In conclusion, we have identified two suitable reference genes for studying miRNA gene expression by qPCR in Atlantic salmon. Ssa-miR-25-3p was the best performing gene and together with ssa-miR-455-5p the best performing two-gene combination. They seem to be suitable as reference genes when studying miRNA expression across normal tissues in Atlantic salmon. They also performed well, with no obvious change in expression, in virus infected tissue. The two reference genes are conserved in vertebrates, even identical in their mature sequence in many aquaculture species, and the qPCR assays (miR-25-3p and miR-455-5p) provides good results without any change in primer sequences in rainbow trout and cod (data not shown). Although these genes need to be tested for their stability it is likely that they may be suitable as reference genes in other teleost species as well. The systematic approach used in our study seems to work well for identification of proper reference genes and may be applied in similar validations of reference genes in other aquaculture species.
Material and methods
Two pre-smolt Atlantic salmon (Salmo salar) individuals, described in Andreassen et al. , were used for analysing miRNA expression by deep sequencing. Twelve of the deep sequencing samples were from this study , while three additional samples (kidney, head kidney and intestine, also from same individuals) were pre-processed and sequenced in the same manner as in . The deep sequencing sample material, thus, included a total of 15 samples that were used for stability analysis in this study. Eight additional pre-smolt individuals were dissected and tissue samples from seven different organs were collected for isolation of total RNA. Following tissues were included; liver, kidney, heart, brain, gills, white muscle and intestine. These sample materials were used for the validation of the miRNA-qPCR method and the following stability testing from qPCR analyses of candidate reference genes (eight samples from seven normal tissues). Five kidney samples from individuals diagnosed with infectious salmon anaemia (ISA) were included to test whether reference gene expression were affected by virus disease. Dissection of fish and sampling of materials was performed by a certified veterinarian and in agreement with the provisions enforced by the Norwegian Animal Research Authority.
Small RNA isolation
Total RNA was isolated from all samples by use of the mirVana miRNA isolation kit (Ambion) following the manufacturer’s protocol. RNA concentration and purity were determined using Nanodrop following the manufacturer’s protocol. The concentration of total RNA ranged from 40–900 ng/μl (total volume 100 μl).
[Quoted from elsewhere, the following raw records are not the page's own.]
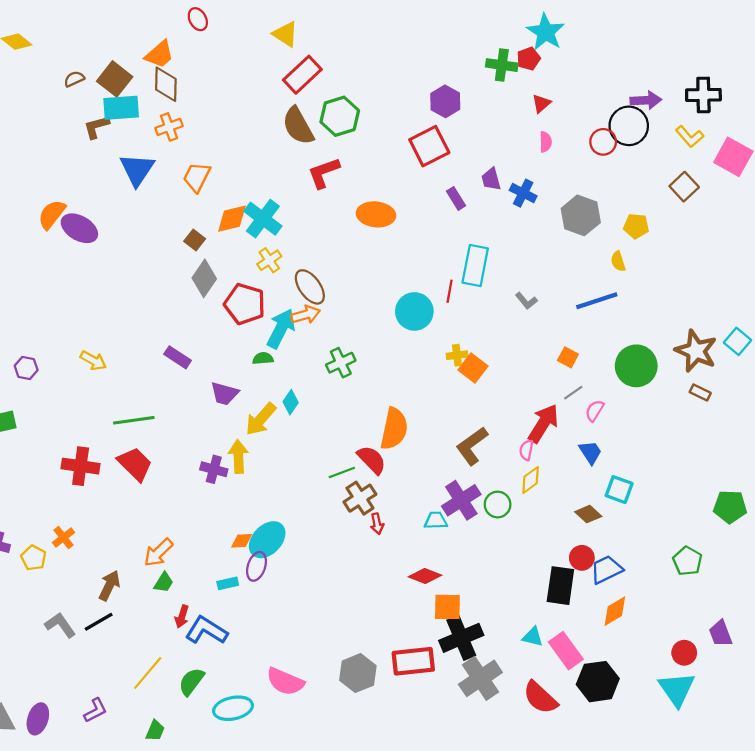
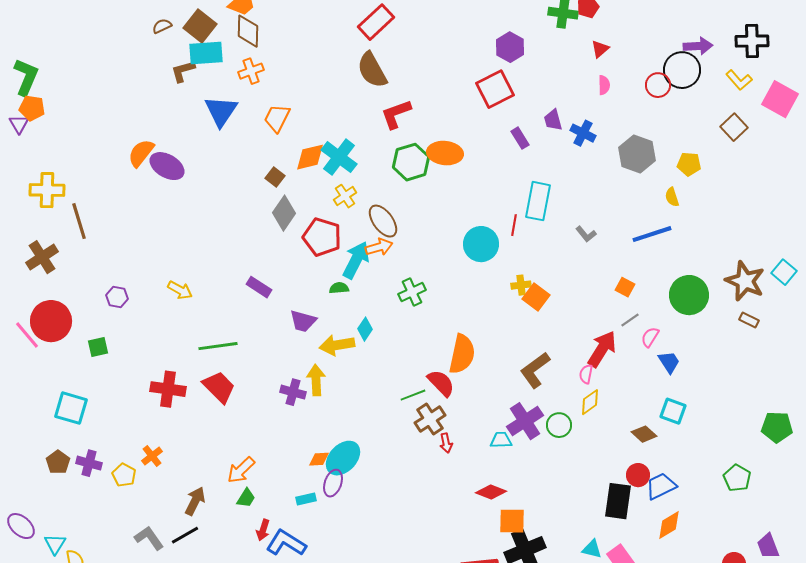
green hexagon: (340, 116) -> (411, 162), moved
yellow arrow: (261, 419) -> (337, 345), turned 40
blue trapezoid: (590, 452) -> (669, 362), moved

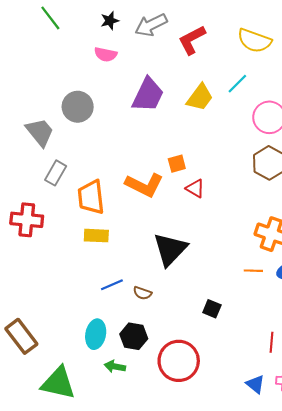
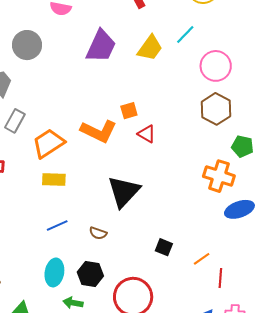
gray circle: (78, 107) -> (27, 45), moved
orange trapezoid: (91, 197) -> (48, 143), turned 64
orange line: (253, 271) -> (202, 259), moved, turned -36
blue line: (112, 285) -> (57, 226), moved

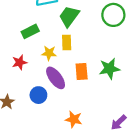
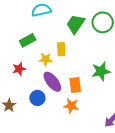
green trapezoid: (69, 16) -> (76, 24), moved
orange rectangle: (82, 72) -> (75, 85), moved
orange star: (74, 119) -> (71, 106), moved

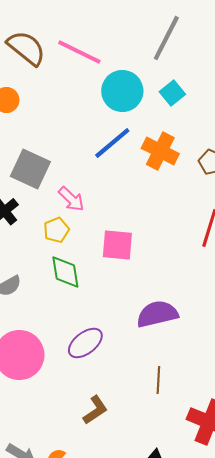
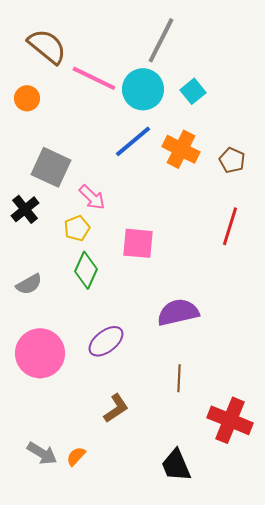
gray line: (166, 38) -> (161, 40), moved
pink line: (79, 52) -> (94, 78), moved
green diamond: (65, 272) -> (86, 270), turned 33

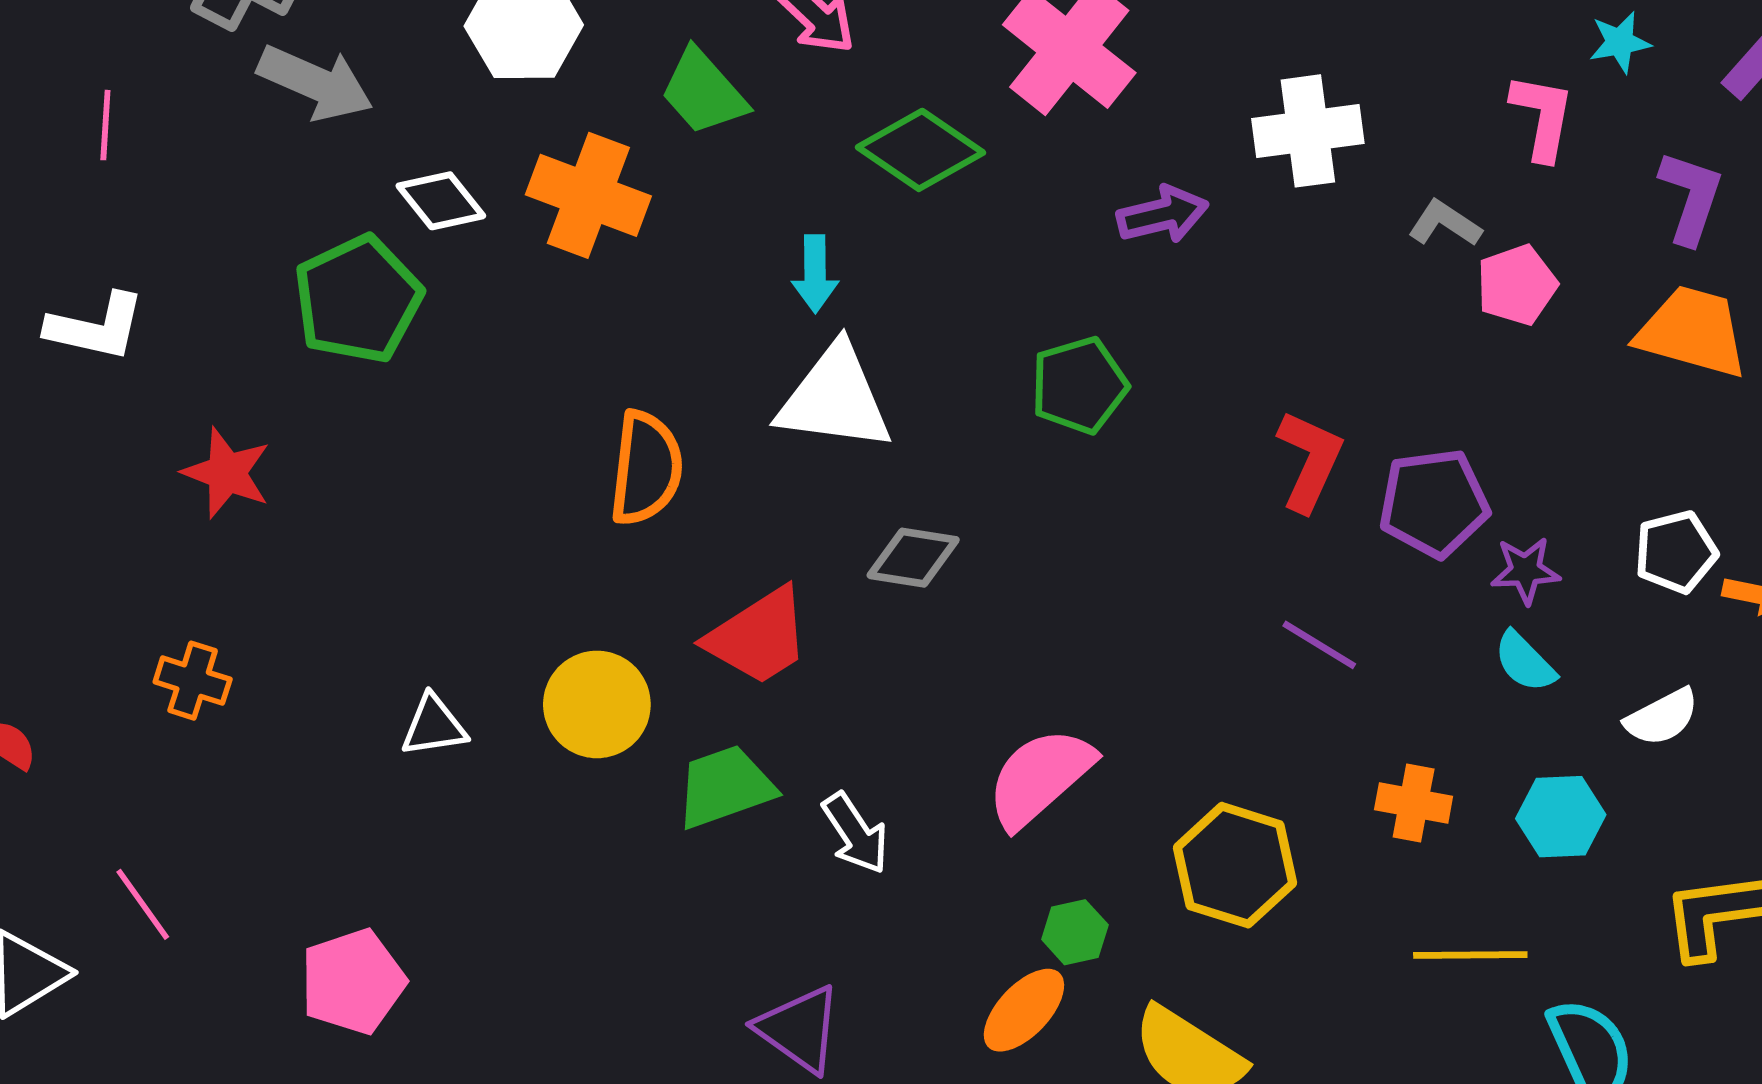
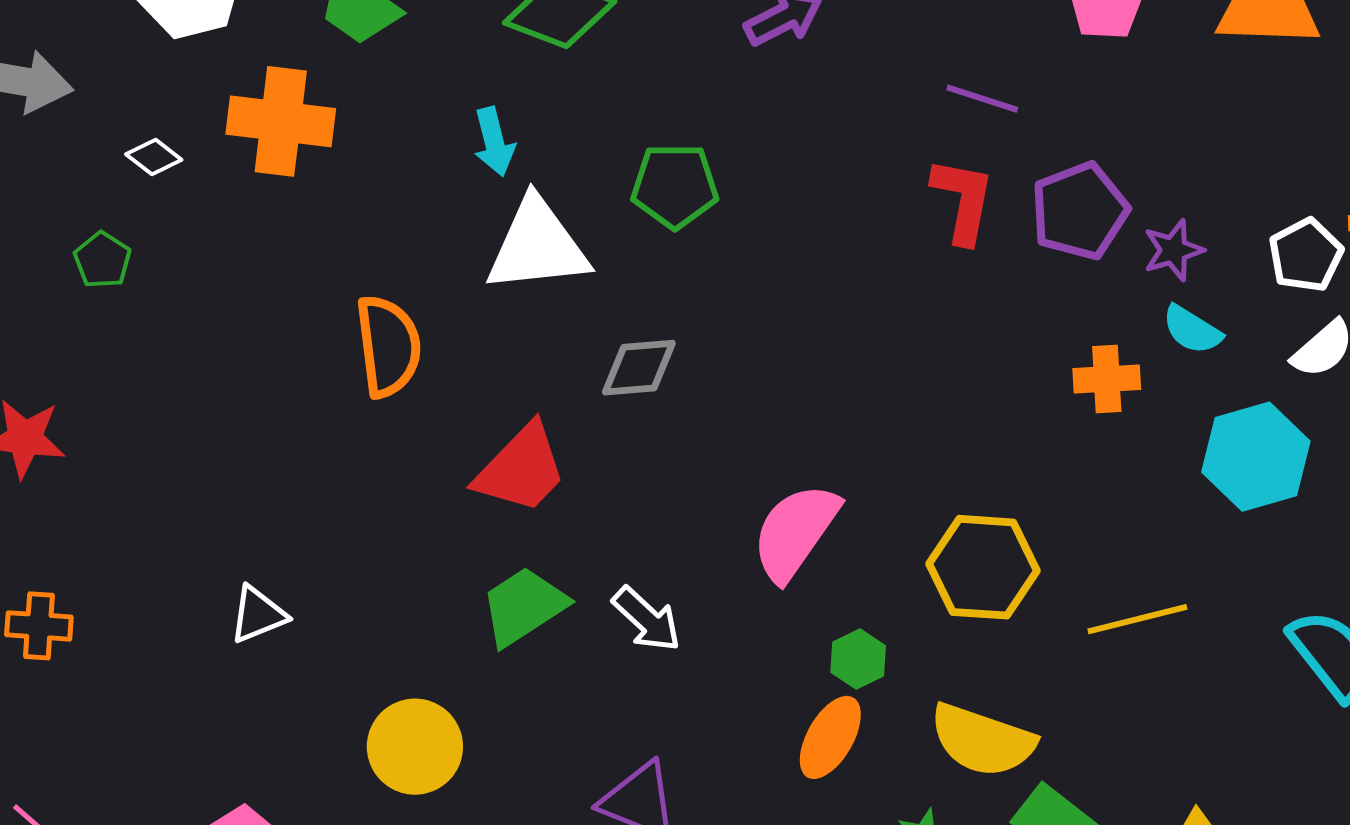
white diamond: (441, 201) -> (154, 157), size x0.7
green pentagon: (358, 299) -> (102, 260), size x0.5
green pentagon: (1079, 385) -> (675, 186), moved, turned 30
white pentagon: (1676, 552) -> (1306, 255), moved
purple line: (1319, 645) -> (982, 99), moved
yellow circle: (597, 704) -> (415, 747), moved
orange cross: (1414, 803) -> (1107, 379), moved
cyan hexagon: (1561, 817) -> (1256, 457), size x1.4
yellow line: (1470, 955) -> (1137, 619), moved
cDNA synthesis and miRNA qPCR
The miScript assays were used for cDNA synthesis and qPCR as described by the manufacturer (Qiagen). A universal primer (reverse primer), provided with the miScript qPCR kit, was used in combination with our own custom designed forward primer in the qPCR amplification of each of the mature miRNA genes. The forward primers were designed based on the mature sequence of each of the miRNA genes to be amplified . All primers were purchased from Sigma Aldridge, purified by desalt only and provided as liquid solution of 100 μM from the manufacturer. They were diluted to 10 μM for use in each of the qPCR assays, except the miR-17-3p assay and the 140-3p assay were 5 and 8 μM was used, respectively. All forward primer sequences are given in Additional file 2. The qPCR (quantitative PCR) was run on a Mx3000p (Stratagene). The qPCR reaction mixture consisted of 12,5 μL 2xQuantitec Syber Green Master Mix, 2,5 μL10x miScript Universal Primer, 2,5 μL of 10 μM forward miRNA gene specific primer, 5 μL Rnase free water, and 2,5 μL cDNA (miScript RT-PCR products diluted 1:10 prior to qPCR). Amplification was performed in 96-well plates. The following program was used: one thermal cycle at 95°C for 15 min followed by 40 cycles of 94°C for 15 sec, 55°C for 30 sec and 70°C for 30 sec. The Mx3000p software package (the cybergreen assay module) was used for qPCR analysis. The cybergreen assay module includes a final melting point analysis that follows the 40 cycles of quantitative PCR. Plots from melting point analysis were manually inspected for all miRNA gene assays tested to verify that forward primers were specific (data not shown). Tenfold dilution series of templates was analysed using the Mx3000p software to provide measurements of the linearity and efficiency of the individual assays (Additional file 2).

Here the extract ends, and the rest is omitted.